Has the shower floor been used already? If so it should get a proper cleaning first. We like the Aqua Mix Tile N' Grout cleaner here in Vancouver for any grout haze or grout cleaning project. Heed the safety warnings on this product because it is a acid based cleaner.

Once clean we follow an old rule of thumb that a grout repair should have the depth of the new grout >= the width of the grout joint. In a dream world the prep work would see the prep work leaving you a dado shaped void once finished but this is rarely possible to do.

Low spots on the shower floor is tricky to repair and like Angus mentioned a much larger problem and one that would raise many red flags for me.

Can you send a picture of the drain? If it is a Kerdi Drain then removing a few tiles might damage the waterproofing. If it is a standard clamping style drain you might have a good safety net of mortar under that tile. Ask the client if they have any prep pictures. Here in Vancouver I build a lot of hybrid showers and like a Kerdi drain have my waterproofing topical right under the tile. 

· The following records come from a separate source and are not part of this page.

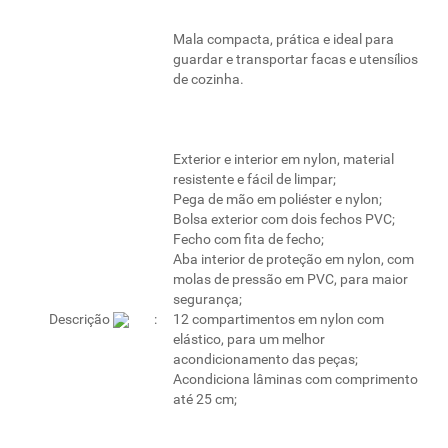
Mala compacta, prática e ideal para
guardar e transportar facas e utensílios
de cozinha.
Exterior e interior em nylon, material
resistente e fácil de limpar;
Pega de mão em poliéster e nylon;
Bolsa exterior com dois fechos PVC;
Fecho com fita de fecho;
Aba interior de proteção em nylon, com
molas de pressão em PVC, para maior
segurança;
Descrição
12 compartimentos em nylon com
elástico, para um melhor
acondicionamento das peças;
Acondiciona lâminas com comprimento
até 25 cm;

I would be using an angle grinder and ripping cross cuts say 5/16" thick on a 3/8" tile and cutting out the low tile with out removing the mortar below it. Then using most likely a little Grani Rapid or Mapecem to change the grade depending on the amount needed.

Once repaired I would insure this shower gets a flood test to double check the shower holds water after the repair. It might be wise to do one before any repair work starts since there is a good job it leaks already.

Good Luck.

JW


----------



## charimon (Nov 24, 2008)

Ok, first a bit of clarification. Your title says tile GROUT repair/replace, but your post speaks of tile. Which is it??????


----------